Zulip Chat Archive

Stream: job postings

Topic: Quick job writing cryptography equivalence proofs

Daniel Windham (Jan 09 2025 at 21:10):

Position filled - thanks @Hanting Zhang!

Hi folks,

We are looking for someone to write equivalence proofs of simple cryptography code in the next couple weeks as part of a research project on spec formalization and review. There is also some debugging of machine-generated Lean code that we expect to be pretty quick for someone experienced with Lean (e.g. debug typeclass and typechecker perf issues).
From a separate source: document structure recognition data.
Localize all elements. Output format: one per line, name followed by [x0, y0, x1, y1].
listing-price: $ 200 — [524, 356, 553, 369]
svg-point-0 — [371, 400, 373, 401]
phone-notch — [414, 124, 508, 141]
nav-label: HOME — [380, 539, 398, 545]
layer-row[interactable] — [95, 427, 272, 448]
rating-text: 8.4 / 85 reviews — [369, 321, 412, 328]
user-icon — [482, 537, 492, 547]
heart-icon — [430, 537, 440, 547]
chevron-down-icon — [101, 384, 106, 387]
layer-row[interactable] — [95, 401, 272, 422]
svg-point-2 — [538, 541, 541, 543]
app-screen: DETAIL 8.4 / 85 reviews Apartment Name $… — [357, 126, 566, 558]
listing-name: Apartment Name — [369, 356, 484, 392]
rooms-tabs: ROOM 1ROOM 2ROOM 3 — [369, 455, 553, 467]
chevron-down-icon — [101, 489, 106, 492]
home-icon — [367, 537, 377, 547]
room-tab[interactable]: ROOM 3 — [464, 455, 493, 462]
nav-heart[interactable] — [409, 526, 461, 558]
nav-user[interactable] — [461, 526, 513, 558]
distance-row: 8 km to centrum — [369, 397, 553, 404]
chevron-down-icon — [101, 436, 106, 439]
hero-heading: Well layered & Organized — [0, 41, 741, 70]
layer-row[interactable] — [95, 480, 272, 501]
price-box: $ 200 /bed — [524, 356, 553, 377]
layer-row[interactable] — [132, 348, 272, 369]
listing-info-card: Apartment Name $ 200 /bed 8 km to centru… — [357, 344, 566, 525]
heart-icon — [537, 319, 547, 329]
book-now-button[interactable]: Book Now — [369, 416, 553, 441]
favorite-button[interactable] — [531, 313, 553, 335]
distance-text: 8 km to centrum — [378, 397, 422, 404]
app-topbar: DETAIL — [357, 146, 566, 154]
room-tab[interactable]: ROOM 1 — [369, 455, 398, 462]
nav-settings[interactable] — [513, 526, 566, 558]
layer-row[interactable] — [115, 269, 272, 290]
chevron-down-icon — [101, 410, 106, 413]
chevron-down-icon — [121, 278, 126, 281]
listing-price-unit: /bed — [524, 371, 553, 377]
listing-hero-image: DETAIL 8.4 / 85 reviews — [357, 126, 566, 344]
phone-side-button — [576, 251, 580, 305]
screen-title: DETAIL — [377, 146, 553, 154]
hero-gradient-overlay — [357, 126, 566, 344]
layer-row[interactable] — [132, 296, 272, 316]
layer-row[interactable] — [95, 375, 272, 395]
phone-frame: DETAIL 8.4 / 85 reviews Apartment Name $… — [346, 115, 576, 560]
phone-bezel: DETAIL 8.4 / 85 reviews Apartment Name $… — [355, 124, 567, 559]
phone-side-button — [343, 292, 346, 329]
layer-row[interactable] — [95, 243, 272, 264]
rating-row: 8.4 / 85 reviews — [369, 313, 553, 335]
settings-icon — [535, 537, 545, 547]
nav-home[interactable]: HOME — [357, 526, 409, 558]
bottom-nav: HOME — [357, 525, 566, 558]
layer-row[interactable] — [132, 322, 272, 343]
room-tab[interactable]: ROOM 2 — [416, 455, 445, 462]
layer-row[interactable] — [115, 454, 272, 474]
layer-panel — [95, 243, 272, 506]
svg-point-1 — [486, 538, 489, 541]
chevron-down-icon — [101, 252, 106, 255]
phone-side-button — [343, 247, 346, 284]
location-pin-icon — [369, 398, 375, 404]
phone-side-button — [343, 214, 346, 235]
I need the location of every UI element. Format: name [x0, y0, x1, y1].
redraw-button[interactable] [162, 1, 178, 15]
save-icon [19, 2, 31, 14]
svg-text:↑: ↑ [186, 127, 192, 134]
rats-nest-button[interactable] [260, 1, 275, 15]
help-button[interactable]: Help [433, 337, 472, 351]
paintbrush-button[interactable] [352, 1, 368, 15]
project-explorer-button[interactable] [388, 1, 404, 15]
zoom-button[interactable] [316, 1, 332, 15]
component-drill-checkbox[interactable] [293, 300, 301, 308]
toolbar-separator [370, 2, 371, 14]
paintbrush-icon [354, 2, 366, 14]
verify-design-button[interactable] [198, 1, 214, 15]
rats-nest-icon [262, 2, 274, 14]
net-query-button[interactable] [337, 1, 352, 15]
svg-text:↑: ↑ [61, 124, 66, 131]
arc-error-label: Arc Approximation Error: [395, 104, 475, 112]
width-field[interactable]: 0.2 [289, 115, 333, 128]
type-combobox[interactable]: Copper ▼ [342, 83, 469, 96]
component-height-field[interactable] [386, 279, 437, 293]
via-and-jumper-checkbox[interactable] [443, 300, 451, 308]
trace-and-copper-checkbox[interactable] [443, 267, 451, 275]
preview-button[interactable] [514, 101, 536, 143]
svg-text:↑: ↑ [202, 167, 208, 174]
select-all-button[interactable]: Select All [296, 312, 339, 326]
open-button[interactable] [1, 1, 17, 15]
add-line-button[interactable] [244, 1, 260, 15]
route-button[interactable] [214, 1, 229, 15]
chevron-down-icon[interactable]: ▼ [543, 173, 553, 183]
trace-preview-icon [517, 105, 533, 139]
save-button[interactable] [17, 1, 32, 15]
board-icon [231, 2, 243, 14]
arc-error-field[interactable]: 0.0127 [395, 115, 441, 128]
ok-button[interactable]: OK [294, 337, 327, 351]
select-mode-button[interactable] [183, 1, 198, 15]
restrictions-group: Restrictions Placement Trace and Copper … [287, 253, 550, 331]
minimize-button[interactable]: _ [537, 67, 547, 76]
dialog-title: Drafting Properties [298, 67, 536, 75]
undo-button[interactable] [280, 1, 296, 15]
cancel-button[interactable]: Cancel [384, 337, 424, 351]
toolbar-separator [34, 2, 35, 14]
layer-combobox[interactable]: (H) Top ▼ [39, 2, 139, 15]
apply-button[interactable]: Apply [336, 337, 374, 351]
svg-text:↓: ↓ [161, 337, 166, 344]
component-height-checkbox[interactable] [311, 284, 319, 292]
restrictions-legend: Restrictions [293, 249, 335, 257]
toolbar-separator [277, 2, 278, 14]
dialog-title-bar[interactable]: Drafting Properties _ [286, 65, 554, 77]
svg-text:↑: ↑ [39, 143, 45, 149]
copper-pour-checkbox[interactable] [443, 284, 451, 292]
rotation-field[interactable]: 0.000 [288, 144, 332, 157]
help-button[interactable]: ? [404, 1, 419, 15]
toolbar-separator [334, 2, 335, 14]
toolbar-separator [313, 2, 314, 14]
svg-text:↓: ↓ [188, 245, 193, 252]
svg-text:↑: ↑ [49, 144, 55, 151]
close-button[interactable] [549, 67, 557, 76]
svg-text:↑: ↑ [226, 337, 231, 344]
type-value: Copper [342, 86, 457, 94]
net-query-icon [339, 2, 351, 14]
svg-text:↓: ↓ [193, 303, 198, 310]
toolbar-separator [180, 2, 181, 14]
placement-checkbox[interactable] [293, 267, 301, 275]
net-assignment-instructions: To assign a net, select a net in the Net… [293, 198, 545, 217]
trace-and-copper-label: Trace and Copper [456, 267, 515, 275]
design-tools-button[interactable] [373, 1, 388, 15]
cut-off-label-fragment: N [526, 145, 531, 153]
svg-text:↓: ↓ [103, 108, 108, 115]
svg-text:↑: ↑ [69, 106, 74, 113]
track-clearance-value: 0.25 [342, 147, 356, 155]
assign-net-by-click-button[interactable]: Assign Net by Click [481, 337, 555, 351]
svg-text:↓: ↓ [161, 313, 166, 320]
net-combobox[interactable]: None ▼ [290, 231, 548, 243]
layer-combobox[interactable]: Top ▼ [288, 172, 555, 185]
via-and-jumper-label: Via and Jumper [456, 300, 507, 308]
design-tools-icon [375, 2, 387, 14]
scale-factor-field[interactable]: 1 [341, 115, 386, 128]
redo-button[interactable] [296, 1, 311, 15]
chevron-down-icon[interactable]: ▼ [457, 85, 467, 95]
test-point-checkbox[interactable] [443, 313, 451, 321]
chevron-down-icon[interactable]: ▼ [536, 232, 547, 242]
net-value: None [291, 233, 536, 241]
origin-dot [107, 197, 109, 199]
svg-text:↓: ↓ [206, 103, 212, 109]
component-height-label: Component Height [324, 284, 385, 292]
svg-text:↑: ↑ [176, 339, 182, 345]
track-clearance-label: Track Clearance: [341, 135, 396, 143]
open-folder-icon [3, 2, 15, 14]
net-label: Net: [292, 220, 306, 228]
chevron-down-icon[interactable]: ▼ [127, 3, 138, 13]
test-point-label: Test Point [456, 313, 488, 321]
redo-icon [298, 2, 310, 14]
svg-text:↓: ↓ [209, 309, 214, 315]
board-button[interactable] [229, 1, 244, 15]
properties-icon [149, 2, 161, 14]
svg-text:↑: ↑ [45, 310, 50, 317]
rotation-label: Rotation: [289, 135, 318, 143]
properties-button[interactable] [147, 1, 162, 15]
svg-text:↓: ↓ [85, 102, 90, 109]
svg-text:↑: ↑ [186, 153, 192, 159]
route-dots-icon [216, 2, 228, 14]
We have reference implementations and machine-generated target implementations of a few cryptography algorithms (SHA-1, AES). They are all in Lean. The target implementations are from Rust reference implementations that have been transpiled to Lean using the Aeneas toolchain, and currently overflow the typechecker. We'd like to resolve the issues with the generated code and prove equivalence between the two implementations.

You can see the implementations here: https://github.com/atlas-computing-org/verified-fips-in-rust. Here is an example sorry to prove: https://github.com/atlas-computing-org/verified-fips-in-rust/blob/main/lean/VerifiedFipsCryptography/Equivalence/AES.lean#L18.

If you would like to run this experiment for us, please reply here or DM me. Let us know how much time you'd expect this to take and your hourly rate so we can compensate you fairly.

If you're interested in work that goes beyond this exercise, there's lots more in this vein that we could follow up with.

Thank you!

Kim Morrison (Jan 09 2025 at 22:33):

Could you point to a sorry that is indicative of the work you want done?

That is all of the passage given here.